Concernant l'impact de l'immigration sur le marché du travail, on peut noter d'abord une convergence inattendue et relativement peu usuelle entre les divers courants théoriques quant à leurs conclusions. Comme l'écrit J. Fayolle, « les lectures libérale et marxiste peuvent s'accorder » (Fayolle, 1999, p. 214) : les théories économiques ne confirment pas l'existence d'un lien direct entre volume de l'immigration et chômage ; elles attirent bien davantage l'attention sur les phénomènes redistributifs liés à l'immigration, qui bénéficie aux facteurs les plus « complémentaires » au travail des immigrants (le capital et éventuellement le travail qualifié). Les études empiriques disponibles, pour l'essentiel nord-américaines, indiquent l'existence d'effets très faibles, bien que non totalement négligeables, de l'immigration sur le marché du travail américain. L'impact principal s'observe sur les salaires des immigrés eux-mêmes, qui sont défavorablement affectés par l'arrivée de nouveaux immigrants. Dans la situation française, il est clair que le rôle de l'immigration sur le marché du travail en France a considérablement évolué : d'une main-d'oeuvre destinée à limiter les tensions à la hausse des salaires industriels dans la situation de quasi-plein emploi des années 50-60, l'immigration est devenue un laboratoire de la flexibilité des contrats de travail dans les années quatre-vingt ; ce qui a coïncidé avec sa quasi-exclusion de l'industrie manufacturière, et son entrée massive dans les secteurs de services marchands peu qualifiés.
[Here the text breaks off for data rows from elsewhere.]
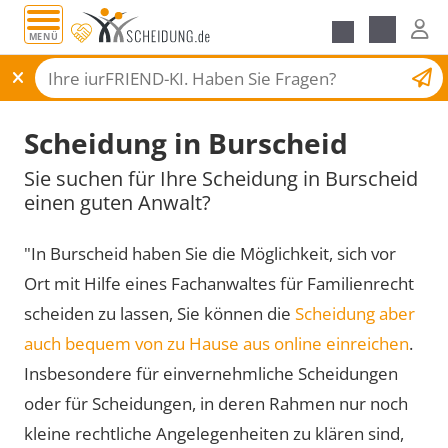
MENÜ
Scheidungsantrag
Scheidung in Burscheid
Sie suchen für Ihre Scheidung in Burscheid
einen guten Anwalt?
"In Burscheid haben Sie die Möglichkeit, sich vor
Ort mit Hilfe eines Fachanwaltes für Familienrecht
scheiden zu lassen, Sie können die
Scheidung aber
auch bequem von zu Hause aus online einreichen
.
Insbesondere für einvernehmliche Scheidungen
oder für Scheidungen, in deren Rahmen nur noch
kleine rechtliche Angelegenheiten zu klären sind,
Au total, les immigrés ont sans aucun doute amorti le coût des ajustements pesant sur la main-d'oeuvre autochtone, tout en facilitant bien malgré eux l'extension de la précarité sur le marché du travail.
Les responsables politiques sont remarquablement unanimes pour lier étroitement politique d'immigration et situation du marché du travail : mais la théorie économique peut difficilement soutenir ce consensus. Les résultats des analyses empiriques ne sont pas plus concluants. Une étude récente a montré à nouveau, en comparant les données statistiques sur les pays de l'OCDE, que le chômage ne dépend de la proportion d'immigrés, ni en niveau, ni en évolution [OCDE, 1997]. En Allemagne et en Autriche, la crise yougoslave a provoqué d'intenses mouvements migratoires qui ont mis à l'ordre du jour des études sur le lien empirique entre immigration et chômage. Faini [1996] résume leurs résultats de la façon suivante : « Dans l'ensemble, les résultats pour l'Europe ne suggèrent pas un impact substantiel des travailleurs étrangers sur l'emploi des autochtones. Winkelman et Zimmermann [1993] trouvent un effet significatif mais quantitativement faible de l'immigration sur le chômage dans les années soixante-dix. Mais les résultats sont différents pour les années quatre-vingt : selon Muhlesein et Zimmermann [1994], l'immigration n'a plus d'effet sur le chômage. Hatzius [1994] arrive à une conclusion similaire (...). Les résultats autrichiens confirment l'idée d'un effet négligeable de l'immigration sur le chômage. » [Faini, 1996, p. 9]. Pour la France, les analyses spatiales rejoignent ces constats. Le chômage est, à l'inverse du préjugé courant, souvent moins répandu dans les régions à forte présence étrangère... sauf précisément pour les étrangers eux-mêmes. Au recensement de 1990, seuls sept départements métropolitains dépassent à la fois la moyenne nationale pour le taux de chômage et pour la proportion d'actifs étrangers [Mekachera, 1993]. Pour plus de neuf départements sur dix, soit la proportion d'actifs étrangers est supérieure à la moyenne nationale et le taux de chômage y est inférieur, soit cette proportion est inférieure à la moyenne nationale alors que le taux de chômage y est supérieur. On ne dispose pas aujourd'hui d'analyses statistiques plus détaillées, mais leurs conclusions auraient très peu de chance d'être différentes des études américaines ou germaniques.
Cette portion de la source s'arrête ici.